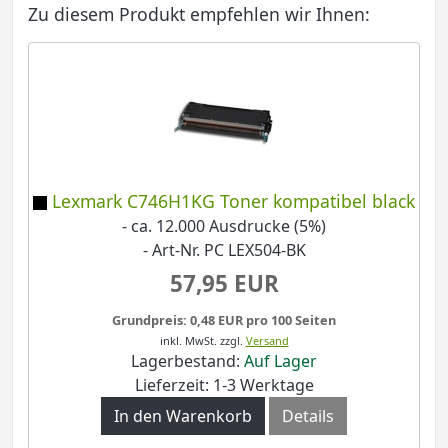
Zu diesem Produkt empfehlen wir Ihnen:
Lexmark C746H1KG Toner kompatibel black
- ca. 12.000 Ausdrucke (5%)
- Art-Nr. PC LEX504-BK
57,95 EUR
Grundpreis: 0,48 EUR pro 100 Seiten
inkl. MwSt.
zzgl.
Versand
Lagerbestand:
Auf Lager
Lieferzeit: 1-3 Werktage
In den Warenkorb
Details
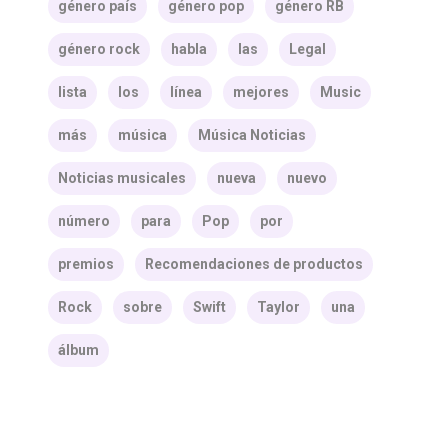
género país
género pop
género RB
género rock
habla
las
Legal
lista
los
línea
mejores
Music
más
música
Música Noticias
Noticias musicales
nueva
nuevo
número
para
Pop
por
premios
Recomendaciones de productos
Rock
sobre
Swift
Taylor
una
álbum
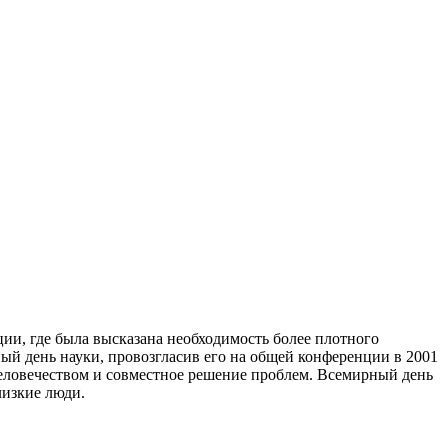
и, где была высказана необходимость более плотного
й день науки, провозгласив его на общей конференции в 2001
 человечеством и совместное решение проблем. Всемирный день
лизкие люди.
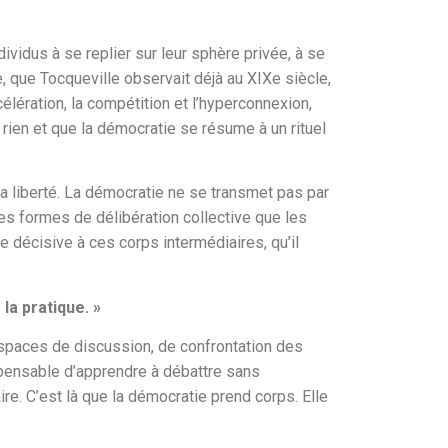
ividus à se replier sur leur sphère privée, à se
 que Tocqueville observait déjà au XIXe siècle,
lération, la compétition et l’hyperconnexion,
rien et que la démocratie se résume à un rituel
la liberté. La démocratie ne se transmet pas par
des formes de délibération collective que les
 décisive à ces corps intermédiaires, qu’il
la pratique. »
espaces de discussion, de confrontation des
spensable d’apprendre à débattre sans
aire. C’est là que la démocratie prend corps. Elle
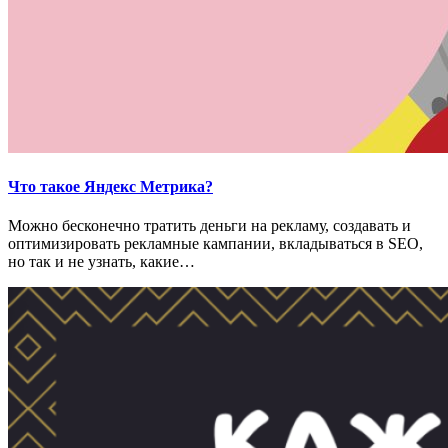
Что такое Яндекс Метрика?
Можно бесконечно тратить деньги на рекламу, создавать и
оптимизировать рекламные кампании, вкладываться в SEO,
но так и не узнать, какие…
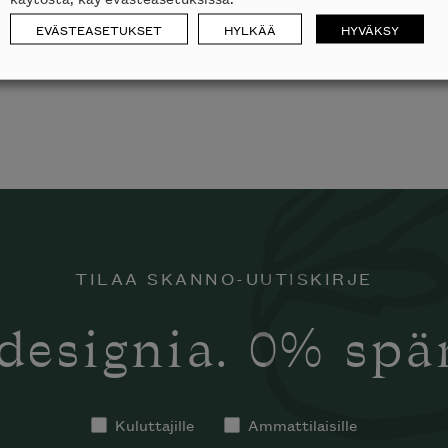
EVÄSTEASETUKSET
HYLKÄÄ
HYVÄKSY
laisen merkin laadukkaasta
alumallistosta.
TILAA SKANNO-UUTISKIRJE
designia. 0% sp
Kuluttajille
Ammattilaisille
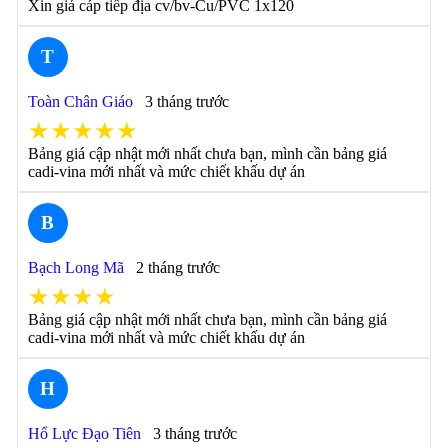
Xin giá cáp tiếp địa cv/bv-Cu/PVC 1x120
T
Toàn Chân Giáo
3 tháng trước
★★★★★
Bảng giá cập nhật mới nhất chưa bạn, mình cần bảng giá
cadi-vina mới nhất và mức chiết khấu dự án
B
Bạch Long Mã
2 tháng trước
★★★★
Bảng giá cập nhật mới nhất chưa bạn, mình cần bảng giá
cadi-vina mới nhất và mức chiết khấu dự án
H
Hổ Lực Đạo Tiên
3 tháng trước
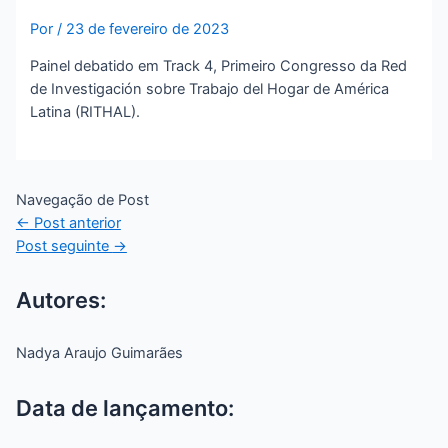
Por
/
23 de fevereiro de 2023
Painel debatido em Track 4, Primeiro Congresso da Red
de Investigación sobre Trabajo del Hogar de América
Latina (RITHAL).
Navegação de Post
←
Post anterior
Post seguinte
→
Autores:
Nadya Araujo Guimarães
Data de lançamento:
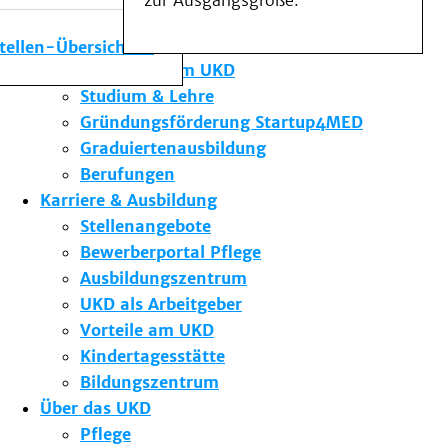
zur Ausgangsgröße.
Medizinische Fakultät
Die Institute des UKD
stellen-Übersicht
Forschung am UKD
Studium & Lehre
Gründungsförderung Startup4MED
Graduiertenausbildung
Berufungen
Karriere & Ausbildung
Stellenangebote
Bewerberportal Pflege
Ausbildungszentrum
UKD als Arbeitgeber
Vorteile am UKD
Kindertagesstätte
Bildungszentrum
Über das UKD
Pflege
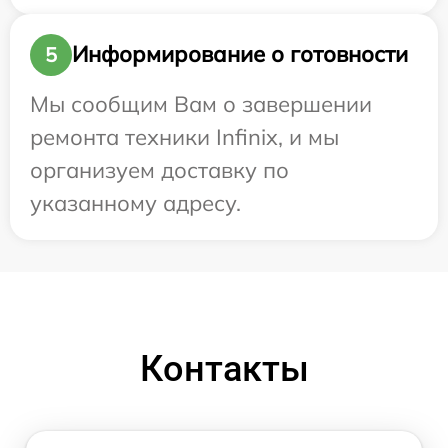
Информирование о готовности
5
Мы сообщим Вам о завершении
ремонта техники Infinix, и мы
организуем доставку по
указанному адресу.
Контакты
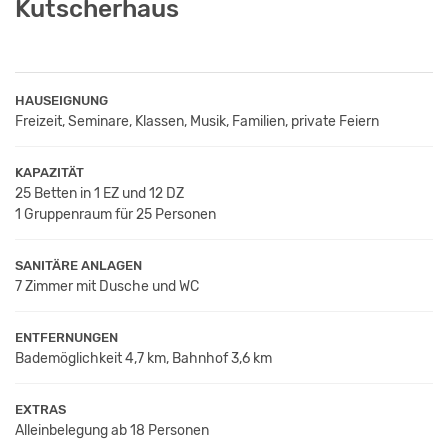
Kutscherhaus
HAUSEIGNUNG
Freizeit, Seminare, Klassen, Musik, Familien, private Feiern
KAPAZITÄT
25 Betten in 1 EZ und 12 DZ
1 Gruppenraum für 25 Personen
SANITÄRE ANLAGEN
7 Zimmer mit Dusche und WC
ENTFERNUNGEN
Bademöglichkeit 4,7 km, Bahnhof 3,6 km
EXTRAS
Alleinbelegung ab 18 Personen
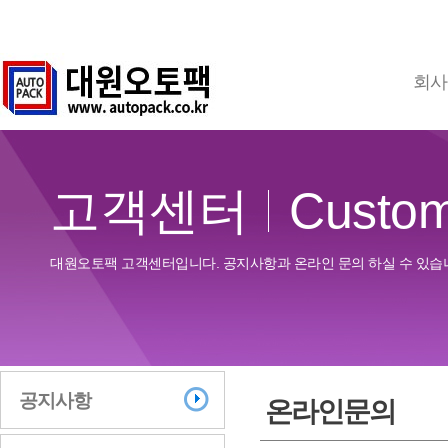
회사
고객센터
Custo
대원오토팩 고객센터입니다. 공지사항과 온라인 문의 하실 수 있습
공지사항
온라인문의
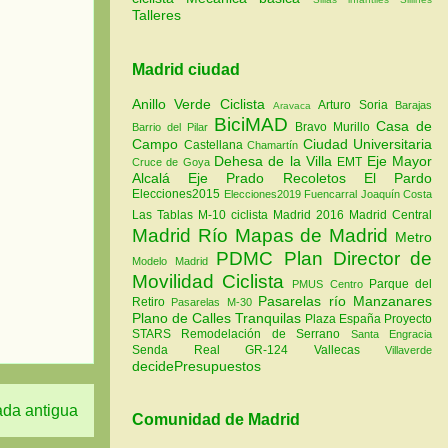
Talleres
Madrid ciudad
Anillo Verde Ciclista
Arturo Soria
Barajas
Aravaca
BiciMAD
Casa de
Bravo Murillo
Barrio del Pilar
Campo
Ciudad Universitaria
Castellana
Chamartín
Dehesa de la Villa
Eje Mayor
EMT
Cruce de Goya
Alcalá
Eje Prado Recoletos
El Pardo
Elecciones2015
Elecciones2019
Fuencarral
Joaquín Costa
Las Tablas
M-10 ciclista
Madrid 2016
Madrid Central
Madrid Río
Mapas de Madrid
Metro
PDMC Plan Director de
Modelo Madrid
Movilidad Ciclista
Parque del
PMUS Centro
Pasarelas río Manzanares
Retiro
Pasarelas M-30
Plano de Calles Tranquilas
Plaza España
Proyecto
STARS
Remodelación de Serrano
Santa Engracia
Senda Real GR-124
Vallecas
Villaverde
decidePresupuestos
ada antigua
Comunidad de Madrid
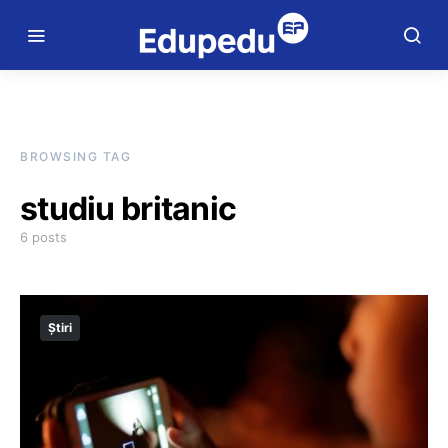
BROWSING TAG
studiu britanic
6 posts
Știri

-----

▶ EXERCISE GOAL
Please output all of the entries exactly as they appear, with no pictures.

▶ ANSWER TO THIS PROBLEM
Zu diesem Produkt empfehlen wir Ihnen:
Lexmark C746H1KG Toner kompatibel black
- ca. 12.000 Ausdrucke (5%)
- Art-Nr. PC LEX504-BK
57,95 EUR
Grundpreis: 0,48 EUR pro 100 Seiten
inkl. MwSt.
zzgl.
Versand
Lagerbestand:
Auf Lager
Lieferzeit: 1-3 Werktage
In den Warenkorb
Details
género país
género pop
género RB
género rock
habla
las
Legal
lista
los
línea
mejores
Music
más
música
Música Noticias
Noticias musicales
nueva
nuevo
número
para
Pop
por
premios
Recomendaciones de productos
Rock
sobre
Swift
Taylor
una
álbum
и, где была высказана необходимость более плотного
й день науки, провозгласив его на общей конференции в 2001
 человечеством и совместное решение проблем. Всемирный день
лизкие люди.
ividus à se replier sur leur sphère privée, à se
 que Tocqueville observait déjà au XIXe siècle,
lération, la compétition et l’hyperconnexion,
rien et que la démocratie se résume à un rituel
la liberté. La démocratie ne se transmet pas par
des formes de délibération collective que les
 décisive à ces corps intermédiaires, qu’il
la pratique. »
espaces de discussion, de confrontation des
spensable d’apprendre à débattre sans
aire. C’est là que la démocratie prend corps. Elle
Что такое Яндекс Метрика?
Можно бесконечно тратить деньги на рекламу, создавать и
оптимизировать рекламные кампании, вкладываться в SEO,
но так и не узнать, какие…
EVÄSTEASETUKSET
HYLKÄÄ
HYVÄKSY
laisen merkin laadukkaasta
alumallistosta.
TILAA SKANNO-UUTISKIRJE
designia. 0% sp
Kuluttajille
Ammattilaisille
Xin giá cáp tiếp địa cv/bv-Cu/PVC 1x120
T
Toàn Chân Giáo
3 tháng trước
★★★★★
Bảng giá cập nhật mới nhất chưa bạn, mình cần bảng giá
cadi-vina mới nhất và mức chiết khấu dự án
B
Bạch Long Mã
2 tháng trước
★★★★
Bảng giá cập nhật mới nhất chưa bạn, mình cần bảng giá
cadi-vina mới nhất và mức chiết khấu dự án
H
Hổ Lực Đạo Tiên
3 tháng trước
Por
/
23 de fevereiro de 2023
Painel debatido em Track 4, Primeiro Congresso da Red
de Investigación sobre Trabajo del Hogar de América
Latina (RITHAL).
Navegação de Post
←
Post anterior
Post seguinte
→
Autores:
Nadya Araujo Guimarães
Data de lançamento:
zur Ausgangsgröße.
Medizinische Fakultät
Die Institute des UKD
stellen-Übersicht
Forschung am UKD
Studium & Lehre
Gründungsförderung Startup4MED
Graduiertenausbildung
Berufungen
Karriere & Ausbildung
Stellenangebote
Bewerberportal Pflege
Ausbildungszentrum
UKD als Arbeitgeber
Vorteile am UKD
Kindertagesstätte
Bildungszentrum
Über das UKD
Pflege
Информирование о готовности
5
Мы сообщим Вам о завершении
ремонта техники Infinix, и мы
организуем доставку по
указанному адресу.
Контакты
Kutscherhaus
HAUSEIGNUNG
Freizeit, Seminare, Klassen, Musik, Familien, private Feiern
KAPAZITÄT
25 Betten in 1 EZ und 12 DZ
1 Gruppenraum für 25 Personen
SANITÄRE ANLAGEN
7 Zimmer mit Dusche und WC
ENTFERNUNGEN
Bademöglichkeit 4,7 km, Bahnhof 3,6 km
EXTRAS
Alleinbelegung ab 18 Personen
회사
고객센터
Custo
대원오토팩 고객센터입니다. 공지사항과 온라인 문의 하실 수 있습
공지사항
온라인문의
Talleres
Madrid ciudad
Anillo Verde Ciclista
Arturo Soria
Barajas
Aravaca
BiciMAD
Casa de
Bravo Murillo
Barrio del Pilar
Campo
Ciudad Universitaria
Castellana
Chamartín
Dehesa de la Villa
Eje Mayor
EMT
Cruce de Goya
Alcalá
Eje Prado Recoletos
El Pardo
Elecciones2015
Elecciones2019
Fuencarral
Joaquín Costa
Las Tablas
M-10 ciclista
Madrid 2016
Madrid Central
Madrid Río
Mapas de Madrid
Metro
PDMC Plan Director de
Modelo Madrid
Movilidad Ciclista
Parque del
PMUS Centro
Pasarelas río Manzanares
Retiro
Pasarelas M-30
Plano de Calles Tranquilas
Plaza España
Proyecto
STARS
Remodelación de Serrano
Santa Engracia
Senda Real GR-124
Vallecas
Villaverde
decidePresupuestos
ada antigua
Comunidad de Madrid
BROWSING TAG
studiu britanic
6 posts
Știri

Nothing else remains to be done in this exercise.